Par Patrice Corbin
Le quatorzième livret de la collection Les cahiers de curiosités, consacré à Roger Gilbert-Lecomte1, est un événement. Roger Gilbert-Lecomte n’est pas de ces poètes que l’on apprivoise, il ne se donne pas, il nous engage, il nous convie mortellement. Celui qui n’est pas né, mais « dévaginé », nous brûle au feu paradoxal de son obscure présence. Fondateur avec Daumal du Grand Jeu2, il en définit la règle : « Le Grand Jeu est irrémédiable ; il ne se joue qu’une fois. » Et c’est par la force des renoncements que s’annonce la détermination : « … toutes les institutions sociales de l’Occident, entièrement pourries, sont dignes de toutes les révolutions ». Cela prend ton de « révélation », l’horrible révélation… la seule, « Entends de tout ton intellect entends, je proclame la dialectique historique du devenir de l’Esprit. » La nuit peut éteindre le feu céleste des étoiles, Monsieur Morphée fait sa tournée, murmurant à l’oreille des consciences molles avortées des ministères, la froideur de la mort dans la vie ; sachez que « Pour un certain nombre d’individus les drogues sont des nécessités inéluctables. » Mort-nés asservis, laissons le silence s’élever « Jusqu’au sommet central de l’intérieur de tout. »
Addenda de Franck Guyon
Marguerite Waknine
« Les cahiers de curiosités »
96 p., 9,00 €
1. Roger Gilbert-Lecomte, Œuvres complètes, Gallimard, vol.

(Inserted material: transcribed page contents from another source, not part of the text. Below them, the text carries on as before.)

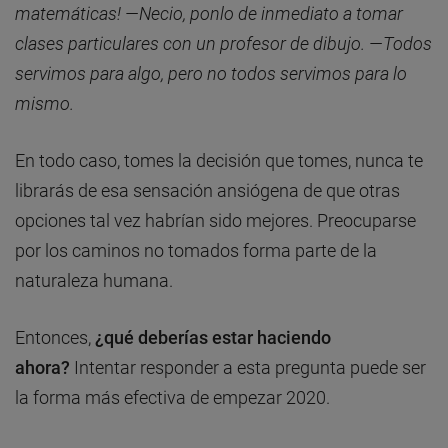
matemáticas! —Necio, ponlo de inmediato a tomar
clases particulares con un profesor de dibujo. —Todos
servimos para algo, pero no todos servimos para lo
mismo.
En todo caso, tomes la decisión que tomes, nunca te
librarás de esa sensación ansiógena de que otras
opciones tal vez habrían sido mejores. Preocuparse
por los caminos no tomados forma parte de la
naturaleza humana.
Entonces,
¿qué deberías estar haciendo
ahora?
Intentar responder a esta pregunta puede ser
la forma más efectiva de empezar 2020.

I, Proses, édition établie par Marc Thivolet ; vol. II, Poésie, édition établie par Jean Bollery ; la Correspondance du poète, publiée en 1971 aux mêmes éditions, est préfacée par Pierre Minet.
2. La revue Le Grand Jeu paraît dès l’été 1928, suivent deux autres parutions au printemps 1929 et à l’automne 1930. Le projet d’une quatrième édition de la revue à l’automne 1932 reste à l’état d’épreuves. En 1977, les éditions Jean-Michel Place publient l’ensemble de ces documents en un seul volume.